Provided information:
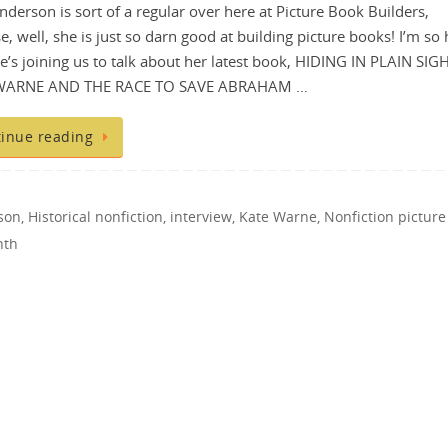
nderson is sort of a regular over here at Picture Book Builders,
e, well, she is just so darn good at building picture books! I’m so
he’s joining us to talk about her latest book, HIDING IN PLAIN SIG
WARNE AND THE RACE TO SAVE ABRAHAM …
inue reading
son
,
Historical nonfiction
,
interview
,
Kate Warne
,
Nonfiction picture
nth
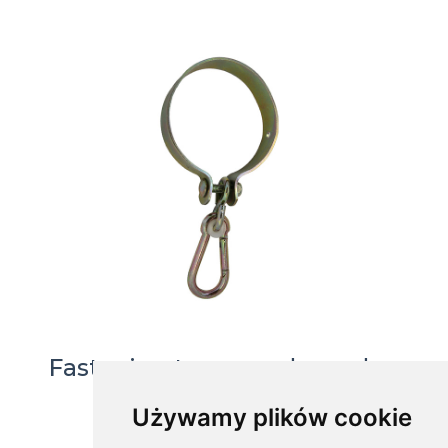
Fastening to a round wooden
beam, MHO-120
Używamy plików cookie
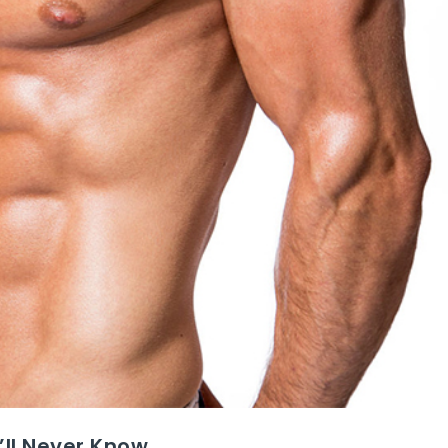
’ll Never Know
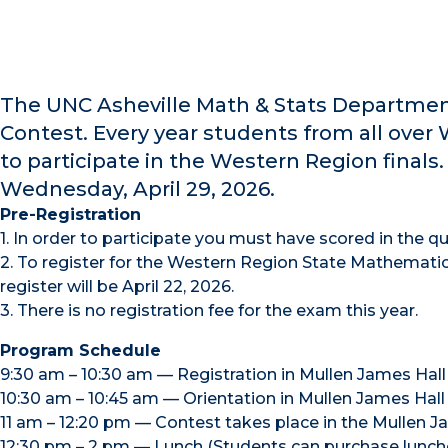
The UNC Asheville Math & Stats Departmen
Contest. Every year students from all over
to participate in the Western Region finals
Wednesday, April 29, 2026.
Pre-Registration
1. In order to participate you must have scored in the qua
2. To register for the Western Region State Mathematic
register will be April 22, 2026.
3. There is no registration fee for the exam this year.
Program Schedule
9:30 am – 10:30 am — Registration in Mullen James Hall
10:30 am – 10:45 am — Orientation in Mullen James Hall
11 am – 12:20 pm — Contest takes place in the Mullen J
12:30 pm – 2 pm — Lunch (Students can purchase lunches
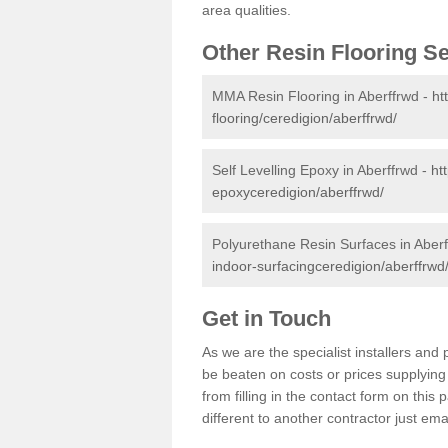
area qualities.
Other Resin Flooring S
MMA Resin Flooring in Aberffrwd -
ht
flooring/ceredigion/aberffrwd/
Self Levelling Epoxy in Aberffrwd -
ht
epoxyceredigion/aberffrwd/
Polyurethane Resin Surfaces in Aber
indoor-surfacingceredigion/aberffrwd
Get in Touch
As we are the specialist installers an
be beaten on costs or prices supplying 
from filling in the contact form on thi
different to another contractor just ema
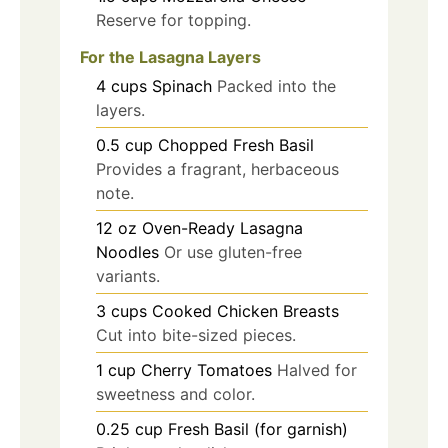
Reserve for topping.
For the Lasagna Layers
4
cups
Spinach
Packed into the
layers.
0.5
cup
Chopped Fresh Basil
Provides a fragrant, herbaceous
note.
12
oz
Oven-Ready Lasagna
Noodles
Or use gluten-free
variants.
3
cups
Cooked Chicken Breasts
Cut into bite-sized pieces.
1
cup
Cherry Tomatoes
Halved for
sweetness and color.
0.25
cup
Fresh Basil (for garnish)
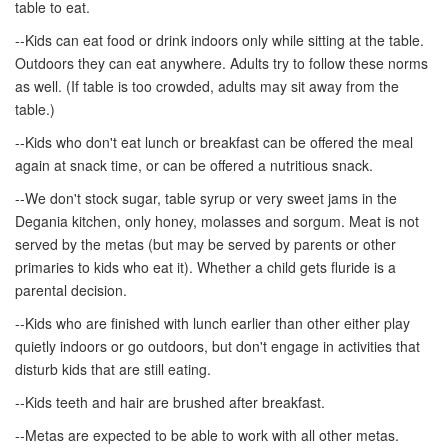
table to eat.
--Kids can eat food or drink indoors only while sitting at the table.
Outdoors they can eat anywhere. Adults try to follow these norms
as well. (If table is too crowded, adults may sit away from the
table.)
--Kids who don't eat lunch or breakfast can be offered the meal
again at snack time, or can be offered a nutritious snack.
--We don't stock sugar, table syrup or very sweet jams in the
Degania kitchen, only honey, molasses and sorgum. Meat is not
served by the metas (but may be served by parents or other
primaries to kids who eat it). Whether a child gets fluride is a
parental decision.
--Kids who are finished with lunch earlier than other either play
quietly indoors or go outdoors, but don't engage in activities that
disturb kids that are still eating.
--Kids teeth and hair are brushed after breakfast.
--Metas are expected to be able to work with all other metas.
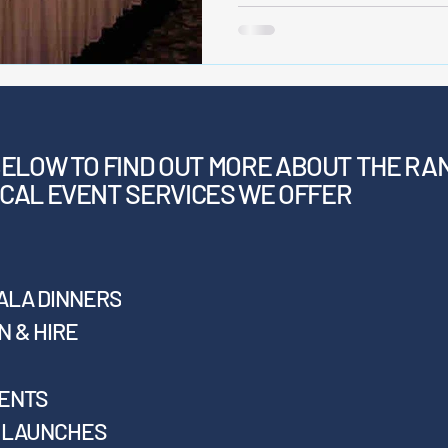
BELOW
TO FIND OUT MORE ABOUT THE RA
CAL EVENT SERVICES WE OFFER
ALA DINNERS
 & HIRE
VENTS
T LAUNCHES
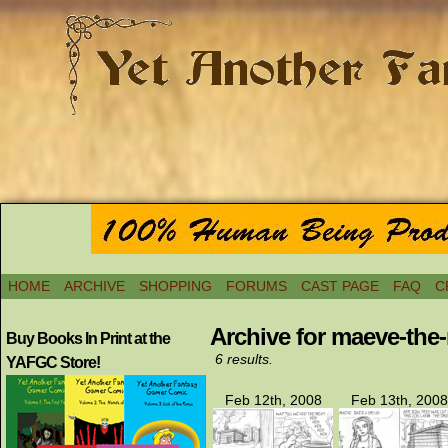
HOME
ARCHIVE
SHOPPING
FORUMS
CAST PAGE
FAQ
C
Archive for maeve-the
Buy Books In Print at the
6 results.
YAFGC Store!
Feb 12th, 2008
Feb 13th, 2008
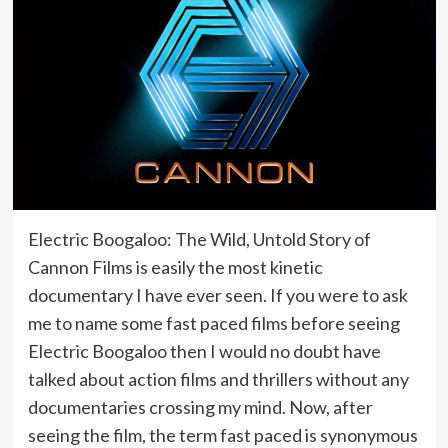
Electric Boogaloo: The Wild, Untold Story of
Cannon Films is easily the most kinetic
documentary I have ever seen. If you were to ask
me to name some fast paced films before seeing
Electric Boogaloo then I would no doubt have
talked about action films and thrillers without any
documentaries crossing my mind. Now, after
seeing the film, the term fast paced is synonymous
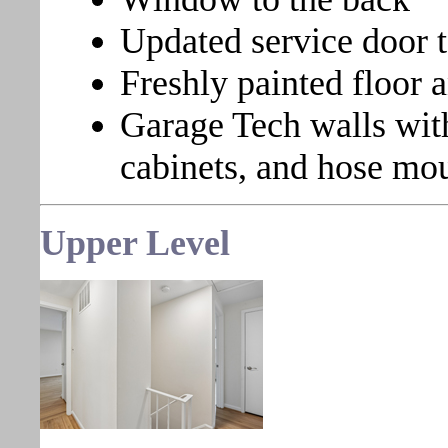
Updated service door 
Freshly painted floor a
Garage Tech walls with
cabinets, and hose mo
Upper Level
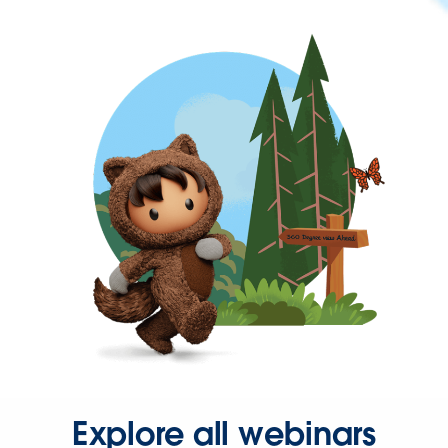
Explore all webinars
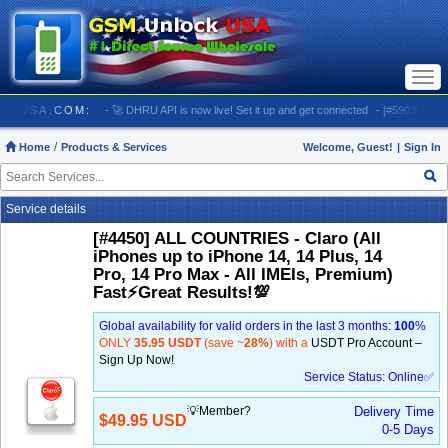
Togg
navi
SMUNLOCKUSA.COM:
- 🚀 DHRU API is now live! Set it up and get connected
- [#5903] USA - 
Home
Products & Services
Welcome, Guest!
|
Sign In
Service details
[#4450] ALL COUNTRIES - Claro (All
iPhones up to iPhone 14, 14 Plus, 14
Pro, 14 Pro Max - All IMEIs, Premium)
Fast⚡️Great Results!💯
Global availability for valid orders in the last 3 months:
100
%
ONLY
35.95 USDT
(save ~
28%
) with a
USDT Pro Account –
Sign Up Now!
Service Status: Online✅
💡Member?
Delivery Time
$49.95 USD
0-5 Days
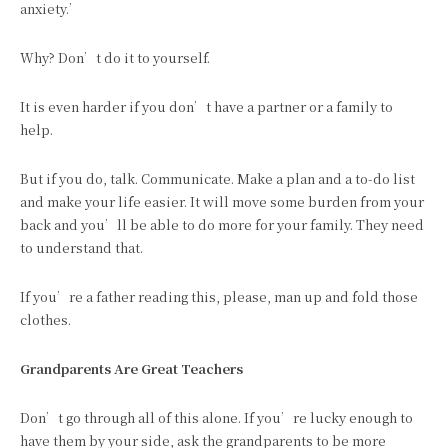
anxiety.’
Why? Don’t do it to yourself.
It is even harder if you don’t have a partner or a family to
help.
But if you do, talk. Communicate. Make a plan and a to-do list
and make your life easier. It will move some burden from your
back and you’ll be able to do more for your family. They need
to understand that.
If you’re a father reading this, please, man up and fold those
clothes.
Grandparents Are Great Teachers
Don’t go through all of this alone. If you’re lucky enough to
have them by your side, ask the grandparents to be more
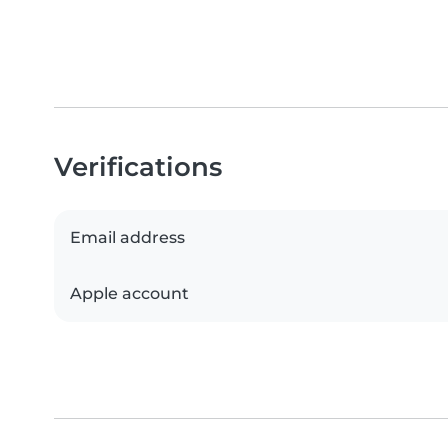
Verifications
Email address
Apple account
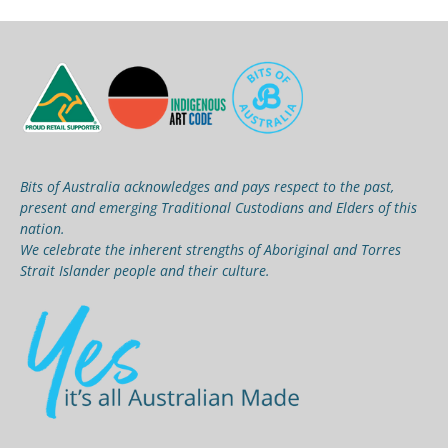
Bits of Australia acknowledges and pays respect to the past,
present and emerging Traditional Custodians and Elders of this
nation.
We celebrate the inherent strengths of Aboriginal and Torres
Strait Islander people and their culture.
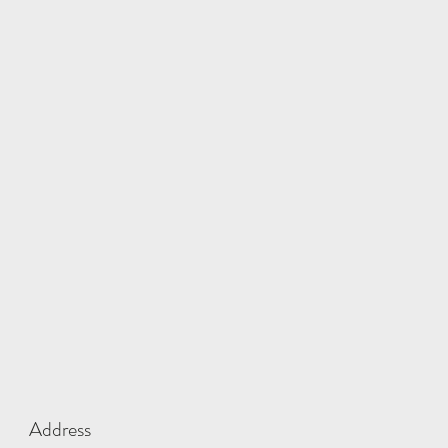
Address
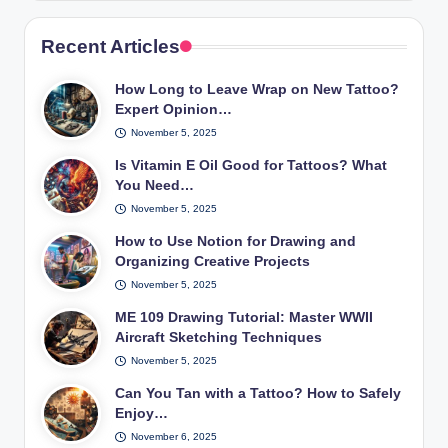
Recent Articles
How Long to Leave Wrap on New Tattoo?
Expert Opinion…
November 5, 2025
Is Vitamin E Oil Good for Tattoos? What
You Need…
November 5, 2025
How to Use Notion for Drawing and
Organizing Creative Projects
November 5, 2025
ME 109 Drawing Tutorial: Master WWII
Aircraft Sketching Techniques
November 5, 2025
Can You Tan with a Tattoo? How to Safely
Enjoy…
November 6, 2025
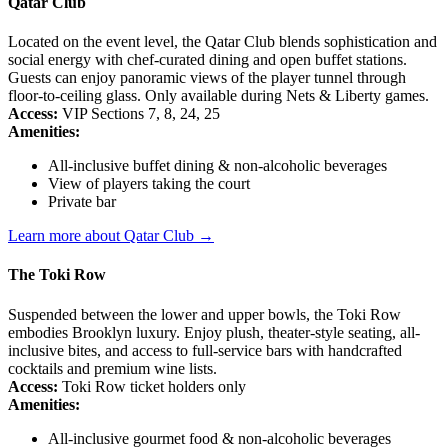
Qatar Club
Located on the event level, the Qatar Club blends sophistication and
social energy with chef-curated dining and open buffet stations.
Guests can enjoy panoramic views of the player tunnel through
floor-to-ceiling glass. Only available during Nets & Liberty games.
Access:
VIP Sections 7, 8, 24, 25
Amenities:
All-inclusive buffet dining & non-alcoholic beverages
View of players taking the court
Private bar
Learn more about Qatar Club →
The Toki Row
Suspended between the lower and upper bowls, the Toki Row
embodies Brooklyn luxury. Enjoy plush, theater-style seating, all-
inclusive bites, and access to full-service bars with handcrafted
cocktails and premium wine lists.
Access:
Toki Row ticket holders only
Amenities:
All-inclusive gourmet food & non-alcoholic beverages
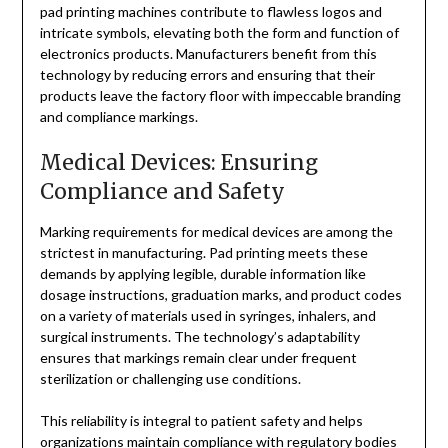
pad printing machines contribute to flawless logos and
intricate symbols, elevating both the form and function of
electronics products. Manufacturers benefit from this
technology by reducing errors and ensuring that their
products leave the factory floor with impeccable branding
and compliance markings.
Medical Devices: Ensuring
Compliance and Safety
Marking requirements for medical devices are among the
strictest in manufacturing. Pad printing meets these
demands by applying legible, durable information like
dosage instructions, graduation marks, and product codes
on a variety of materials used in syringes, inhalers, and
surgical instruments. The technology’s adaptability
ensures that markings remain clear under frequent
sterilization or challenging use conditions.
This reliability is integral to patient safety and helps
organizations maintain compliance with regulatory bodies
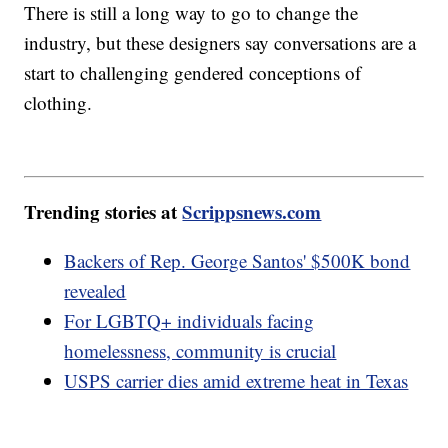
There is still a long way to go to change the
industry, but these designers say conversations are a
start to challenging gendered conceptions of
clothing.
Trending stories at
Scrippsnews.com
Backers of Rep. George Santos' $500K bond
revealed
For LGBTQ+ individuals facing
homelessness, community is crucial
USPS carrier dies amid extreme heat in Texas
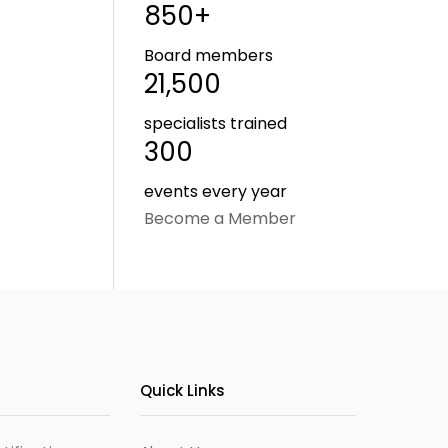
850+
Board members
21,500
specialists trained
300
events every year
Become a Member
Quick Links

Exercise prompt:
Take the entries above and return only the lines from the one with "--Kids who don't" to the one with "--Kids teeth and", both included, unchanged.

Exercise solution:
--Kids who don't eat lunch or breakfast can be offered the meal
again at snack time, or can be offered a nutritious snack.
--We don't stock sugar, table syrup or very sweet jams in the
Degania kitchen, only honey, molasses and sorgum. Meat is not
served by the metas (but may be served by parents or other
primaries to kids who eat it). Whether a child gets fluride is a
parental decision.
--Kids who are finished with lunch earlier than other either play
quietly indoors or go outdoors, but don't engage in activities that
disturb kids that are still eating.
--Kids teeth and hair are brushed after breakfast.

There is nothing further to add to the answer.